• **To do**: Exactly as written, print each of the entries.
▽
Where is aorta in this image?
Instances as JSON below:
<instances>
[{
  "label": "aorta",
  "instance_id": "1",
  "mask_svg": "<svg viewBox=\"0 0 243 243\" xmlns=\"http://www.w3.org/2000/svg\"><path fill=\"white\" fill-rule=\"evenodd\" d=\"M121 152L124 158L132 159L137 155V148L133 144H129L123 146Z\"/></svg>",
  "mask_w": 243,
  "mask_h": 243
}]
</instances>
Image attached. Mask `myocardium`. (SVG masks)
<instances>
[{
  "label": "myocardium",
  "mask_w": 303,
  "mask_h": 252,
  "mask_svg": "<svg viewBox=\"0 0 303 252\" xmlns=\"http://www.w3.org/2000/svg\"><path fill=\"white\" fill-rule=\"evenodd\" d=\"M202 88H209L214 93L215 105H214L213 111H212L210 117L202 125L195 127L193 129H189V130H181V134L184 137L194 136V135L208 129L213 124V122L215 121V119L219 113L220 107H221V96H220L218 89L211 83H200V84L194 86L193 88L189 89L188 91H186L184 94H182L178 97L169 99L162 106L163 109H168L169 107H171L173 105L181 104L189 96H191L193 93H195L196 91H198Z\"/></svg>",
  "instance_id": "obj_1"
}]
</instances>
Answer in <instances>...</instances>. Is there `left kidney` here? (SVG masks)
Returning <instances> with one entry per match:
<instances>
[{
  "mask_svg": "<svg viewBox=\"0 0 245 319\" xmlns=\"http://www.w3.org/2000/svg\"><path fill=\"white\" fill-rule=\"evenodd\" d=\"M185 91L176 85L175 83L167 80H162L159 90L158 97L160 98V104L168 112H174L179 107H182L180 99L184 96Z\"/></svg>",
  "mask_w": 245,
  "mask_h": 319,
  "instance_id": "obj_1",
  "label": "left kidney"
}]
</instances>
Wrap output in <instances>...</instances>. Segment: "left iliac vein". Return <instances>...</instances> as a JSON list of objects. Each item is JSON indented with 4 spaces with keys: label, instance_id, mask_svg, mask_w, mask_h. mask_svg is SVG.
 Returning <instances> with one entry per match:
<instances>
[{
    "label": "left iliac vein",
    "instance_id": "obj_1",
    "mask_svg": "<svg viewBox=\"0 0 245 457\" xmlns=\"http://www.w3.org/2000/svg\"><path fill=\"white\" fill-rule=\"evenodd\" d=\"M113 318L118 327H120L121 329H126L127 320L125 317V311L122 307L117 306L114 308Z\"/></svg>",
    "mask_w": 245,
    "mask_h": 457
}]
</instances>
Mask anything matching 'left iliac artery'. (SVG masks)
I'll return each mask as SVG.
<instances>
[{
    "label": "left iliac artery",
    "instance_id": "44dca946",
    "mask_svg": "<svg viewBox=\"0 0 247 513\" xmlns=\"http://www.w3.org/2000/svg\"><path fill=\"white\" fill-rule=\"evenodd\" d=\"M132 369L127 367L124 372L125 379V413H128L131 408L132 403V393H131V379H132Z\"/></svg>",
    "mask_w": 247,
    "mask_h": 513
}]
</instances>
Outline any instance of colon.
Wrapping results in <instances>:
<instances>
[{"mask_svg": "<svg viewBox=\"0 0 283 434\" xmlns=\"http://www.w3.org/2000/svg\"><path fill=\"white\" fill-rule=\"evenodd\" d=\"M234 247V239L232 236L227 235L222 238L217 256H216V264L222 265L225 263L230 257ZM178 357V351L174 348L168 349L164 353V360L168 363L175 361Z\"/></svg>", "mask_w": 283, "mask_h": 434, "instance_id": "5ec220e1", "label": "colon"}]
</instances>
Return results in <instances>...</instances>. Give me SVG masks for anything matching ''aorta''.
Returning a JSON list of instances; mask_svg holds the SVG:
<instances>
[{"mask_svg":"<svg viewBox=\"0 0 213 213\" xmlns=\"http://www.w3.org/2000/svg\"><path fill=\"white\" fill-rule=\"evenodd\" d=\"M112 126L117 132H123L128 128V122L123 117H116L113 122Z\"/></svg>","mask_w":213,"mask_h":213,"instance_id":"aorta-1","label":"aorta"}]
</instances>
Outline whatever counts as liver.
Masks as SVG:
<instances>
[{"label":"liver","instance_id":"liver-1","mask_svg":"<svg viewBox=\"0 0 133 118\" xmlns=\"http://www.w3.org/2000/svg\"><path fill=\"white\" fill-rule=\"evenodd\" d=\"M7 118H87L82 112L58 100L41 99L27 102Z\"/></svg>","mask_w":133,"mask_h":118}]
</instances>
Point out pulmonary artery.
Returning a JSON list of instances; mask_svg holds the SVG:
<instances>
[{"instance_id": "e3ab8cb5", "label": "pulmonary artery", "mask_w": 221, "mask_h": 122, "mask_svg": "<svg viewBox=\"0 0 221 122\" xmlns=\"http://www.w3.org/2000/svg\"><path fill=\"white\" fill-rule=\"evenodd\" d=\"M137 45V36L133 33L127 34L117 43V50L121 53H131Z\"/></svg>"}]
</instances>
△
• **Output below**:
Where is aorta in this image?
Instances as JSON below:
<instances>
[{
  "label": "aorta",
  "instance_id": "1",
  "mask_svg": "<svg viewBox=\"0 0 243 243\" xmlns=\"http://www.w3.org/2000/svg\"><path fill=\"white\" fill-rule=\"evenodd\" d=\"M121 152L124 158L132 159L137 155V148L133 144H129L123 146Z\"/></svg>",
  "mask_w": 243,
  "mask_h": 243
}]
</instances>
Image attached. Mask `myocardium`. (SVG masks)
<instances>
[{
  "label": "myocardium",
  "mask_w": 303,
  "mask_h": 252,
  "mask_svg": "<svg viewBox=\"0 0 303 252\" xmlns=\"http://www.w3.org/2000/svg\"><path fill=\"white\" fill-rule=\"evenodd\" d=\"M202 88H209L214 93L215 105H214L213 111H212L210 117L202 125L195 127L193 129H189V130H181V134L184 137L194 136V135L208 129L213 124V122L215 121V119L219 113L220 107H221V96H220L218 89L211 83H200V84L194 86L193 88L189 89L188 91H186L184 94H182L178 97L169 99L162 106L163 109H168L169 107H171L173 105L181 104L189 96H191L193 93H195L196 91H198Z\"/></svg>",
  "instance_id": "obj_1"
}]
</instances>
Answer in <instances>...</instances>. Is there `left kidney` here? (SVG masks)
Returning <instances> with one entry per match:
<instances>
[{
  "mask_svg": "<svg viewBox=\"0 0 245 319\" xmlns=\"http://www.w3.org/2000/svg\"><path fill=\"white\" fill-rule=\"evenodd\" d=\"M185 91L176 85L175 83L167 80H162L159 90L158 97L160 98V104L168 112H174L179 107H182L180 99L184 96Z\"/></svg>",
  "mask_w": 245,
  "mask_h": 319,
  "instance_id": "obj_1",
  "label": "left kidney"
}]
</instances>
Wrap output in <instances>...</instances>. Segment: "left iliac vein". Return <instances>...</instances> as a JSON list of objects. Each item is JSON indented with 4 spaces with keys: label, instance_id, mask_svg, mask_w, mask_h. mask_svg is SVG.
 Returning <instances> with one entry per match:
<instances>
[{
    "label": "left iliac vein",
    "instance_id": "obj_1",
    "mask_svg": "<svg viewBox=\"0 0 245 457\" xmlns=\"http://www.w3.org/2000/svg\"><path fill=\"white\" fill-rule=\"evenodd\" d=\"M113 318L118 327H120L121 329H126L127 320L125 317V311L122 307L117 306L114 308Z\"/></svg>",
    "mask_w": 245,
    "mask_h": 457
}]
</instances>
Mask anything matching 'left iliac artery'. (SVG masks)
I'll return each mask as SVG.
<instances>
[{
    "label": "left iliac artery",
    "instance_id": "44dca946",
    "mask_svg": "<svg viewBox=\"0 0 247 513\" xmlns=\"http://www.w3.org/2000/svg\"><path fill=\"white\" fill-rule=\"evenodd\" d=\"M132 369L127 367L124 372L125 379V413H128L131 408L132 403V393H131V379H132Z\"/></svg>",
    "mask_w": 247,
    "mask_h": 513
}]
</instances>
Outline any instance of colon.
Wrapping results in <instances>:
<instances>
[{"mask_svg": "<svg viewBox=\"0 0 283 434\" xmlns=\"http://www.w3.org/2000/svg\"><path fill=\"white\" fill-rule=\"evenodd\" d=\"M234 247V239L232 236L227 235L222 238L217 256H216V264L222 265L225 263L230 257ZM178 357V351L174 348L168 349L164 353V360L168 363L175 361Z\"/></svg>", "mask_w": 283, "mask_h": 434, "instance_id": "5ec220e1", "label": "colon"}]
</instances>
Return results in <instances>...</instances>. Give me SVG masks for anything matching ''aorta''.
Returning a JSON list of instances; mask_svg holds the SVG:
<instances>
[{"mask_svg":"<svg viewBox=\"0 0 213 213\" xmlns=\"http://www.w3.org/2000/svg\"><path fill=\"white\" fill-rule=\"evenodd\" d=\"M112 126L117 132H123L128 128V122L123 117H116L113 122Z\"/></svg>","mask_w":213,"mask_h":213,"instance_id":"aorta-1","label":"aorta"}]
</instances>
Outline whatever counts as liver.
Masks as SVG:
<instances>
[{"label":"liver","instance_id":"liver-1","mask_svg":"<svg viewBox=\"0 0 133 118\" xmlns=\"http://www.w3.org/2000/svg\"><path fill=\"white\" fill-rule=\"evenodd\" d=\"M7 118H87L82 112L58 100L41 99L27 102Z\"/></svg>","mask_w":133,"mask_h":118}]
</instances>
Point out pulmonary artery.
Returning a JSON list of instances; mask_svg holds the SVG:
<instances>
[{"instance_id": "e3ab8cb5", "label": "pulmonary artery", "mask_w": 221, "mask_h": 122, "mask_svg": "<svg viewBox=\"0 0 221 122\" xmlns=\"http://www.w3.org/2000/svg\"><path fill=\"white\" fill-rule=\"evenodd\" d=\"M137 45V36L133 33L127 34L117 43V50L121 53H131Z\"/></svg>"}]
</instances>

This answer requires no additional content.